5. The oldest Slavic Orthodox Church is the Bulgarian Orthodox Church. A great must-see religious place in the country is Rila Monastery, where is displayed the Rila Cross – a wooden cross with 140 microscopic scenes from the Bible and more than 1.500 figures (no bigger than a grain of rice).

6. Bulgaria is the only other nation in the world besides Scotland and Ireland that uses bagpipes. The music instrument is known as gaida in Bulgarian and is usually made of goat or sheep hide, connected to a pipe with three sections, a blowpipe and a shorter pipe.

7. The Bulgarian roses are the symbol of the country, as well as an item of major export. The petals of the roses are not only beautiful, but they also provide approximately 85 % of the rose oil quantities in the world. The rose oil produced in the region of Kazanlak known as the Rose Valley is very important since it is an important ingredient in perfume production and industry. The Roses harvest is done in May and June and the work is hard.

8. Bulgarian yoghurt is known to be the best in the world thanks to its fantastic taste. It is due to the bacteria Lactobacillus Bulgaricus, found only in the Bulgarian air. This bacteria gives the yoghurt its unique consistency and flavour. Especially good for the health is the sheep yoghurt, which is thick and goes well with jam and honey.

9. The national dish is Shopska salad, made of diced cucumbers, tomatoes, raw or roasted peppers and sprinkled with Bulgarian white brine cheese. The dressing of the salad is made of sunflower oil and red wine vinegar. The salad goes perfectly well with the national alcoholic beverage rakia, made from various fruits.

10. Although small in size, Bulgaria has an excellent climate and is among the biggest winemakers in the world. Each year the country produces around 200.000 tonnes of wine of delightful quality.

11. Bulgarians nod their heads in a different way than the rest of the world. This often leads to hilarious situations and is a theme of many conversations between Bulgarians and foreign people that visit the country. The locals nod their heads up and down to say ‘no’ and shake their heads horizontally to say ‘yes’. This tradition in nodding goes back to the days when the country was under Ottoman rule. Thus when in doubt, travellers should better ask to avoid confusion.
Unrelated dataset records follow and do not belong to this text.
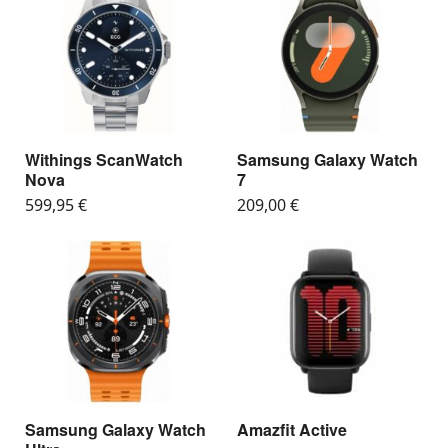
Withings ScanWatch
Samsung Galaxy Watch
Nova
7
599,95
€
209,00
€
Samsung Galaxy Watch
Amazfit Active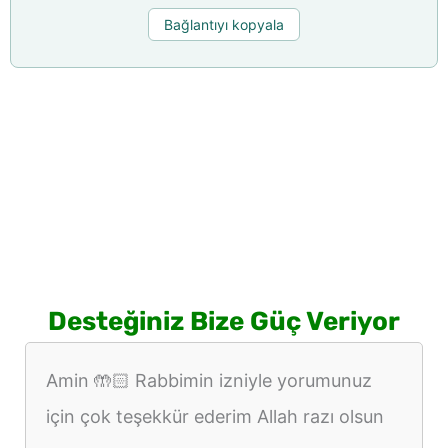
Bağlantıyı kopyala
Desteğiniz Bize Güç Veriyor
Amin 🤲🏻 Rabbimin izniyle yorumunuz
için çok teşekkür ederim Allah razı olsun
12. Bulgarians love to celebrate Baba Marta on the 1st March – a pagan holiday, welcoming the upcoming spring. On that day Bulgarians give each other Martenitsa – bracelets of white and red yarn, that should be worn until one sees a stork or a blossom tree.
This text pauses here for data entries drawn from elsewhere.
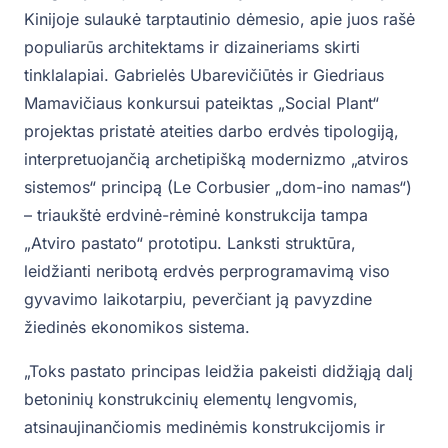
Kinijoje sulaukė tarptautinio dėmesio, apie juos rašė
populiarūs architektams ir dizaineriams skirti
tinklalapiai. Gabrielės Ubarevičiūtės ir Giedriaus
Mamavičiaus konkursui pateiktas „Social Plant“
projektas pristatė ateities darbo erdvės tipologiją,
interpretuojančią archetipišką modernizmo „atviros
sistemos“ principą (Le Corbusier „dom-ino namas“)
– triaukštė erdvinė-rėminė konstrukcija tampa
„Atviro pastato“ prototipu. Lanksti struktūra,
leidžianti neribotą erdvės perprogramavimą viso
gyvavimo laikotarpiu, peverčiant ją pavyzdine
žiedinės ekonomikos sistema.
„Toks pastato principas leidžia pakeisti didžiąją dalį
betoninių konstrukcinių elementų lengvomis,
atsinaujinančiomis medinėmis konstrukcijomis ir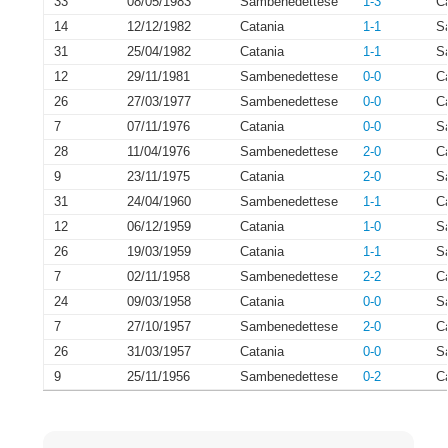
33
08/05/1983
Sambenedettese
1-3
C
14
12/12/1982
Catania
1-1
S
31
25/04/1982
Catania
1-1
S
12
29/11/1981
Sambenedettese
0-0
C
26
27/03/1977
Sambenedettese
0-0
C
7
07/11/1976
Catania
0-0
S
28
11/04/1976
Sambenedettese
2-0
C
9
23/11/1975
Catania
2-0
S
31
24/04/1960
Sambenedettese
1-1
C
12
06/12/1959
Catania
1-0
S
26
19/03/1959
Catania
1-1
S
7
02/11/1958
Sambenedettese
2-2
C
24
09/03/1958
Catania
0-0
S
7
27/10/1957
Sambenedettese
2-0
C
26
31/03/1957
Catania
0-0
S
9
25/11/1956
Sambenedettese
0-2
C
13. The national football team of Bulgaria won fourth place in the 1994 World Cup in the United States. The most famous football player in the country is Hristo Stoichkov, who was also the highest scorer at the 1994 World Cup.
Other sports celebrities include the high jump athlete Stefka Kostadinova with her sensational jump of 2.09 metres record), the sumo wrestler Kaloyan Mahlyanov, the tennis player Tsvetana Pironkova and the chess grandmaster Veselin Topalov.

14. The first electronic digital computer was invented by John Vincent Atanasoff, a physicist and inventor of Bulgarian descent. The creator of Facebook Mark Zuckerberg also has Bulgarian origin and it is believed that he was named after his Bulgarian grandfather – Marko, who emigrated to the United States in 1940. Bulgarians have also invented the car airbag and the digital watch.
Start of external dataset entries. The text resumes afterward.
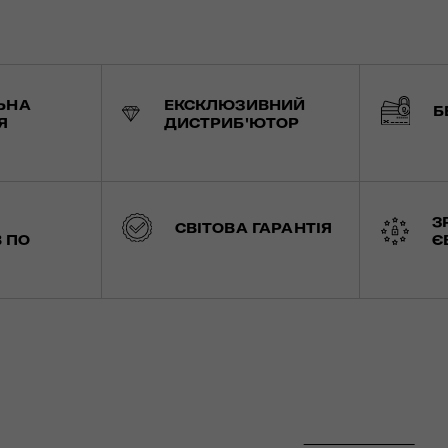
ЬНА
ЕКСКЛЮЗИВНИЙ
Б
Я
ДИСТРИБ'ЮТОР
З
СВІТОВА ГАРАНТІЯ
 ПО
Є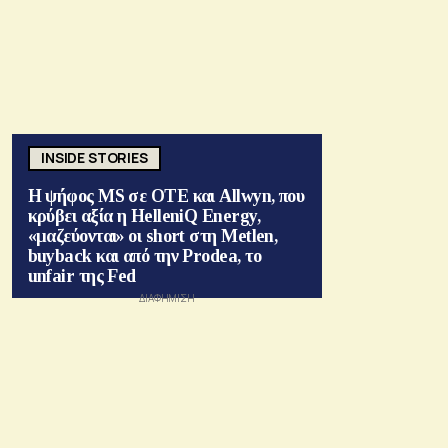
INSIDE STORIES
Η ψήφος MS σε ΟΤΕ και Allwyn, που
κρύβει αξία η HelleniQ Energy,
«μαζεύονται» οι short στη Metlen,
buyback και από την Prodea, το
unfair της Fed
15. Bulgarians are also talented actors. In the fifth season of HBO’s hit television series Game of Thrones, you can watch the Bulgarian actor Zahary Bacharov, in the role of the tribal leader Loboda. The Hollywood actor Tom Hanks speaks Bulgarian in the movie featuring a trapped man in an airport. His wife has Bulgarian origin as well.
No surprise Bulgaria has the largest IMAX 3D cinema in the world, right?

Well, now you have enough reasons to visit Bulgaria, so plan a holiday and visit the country to relax on its sandy beaches or ski along its slopes.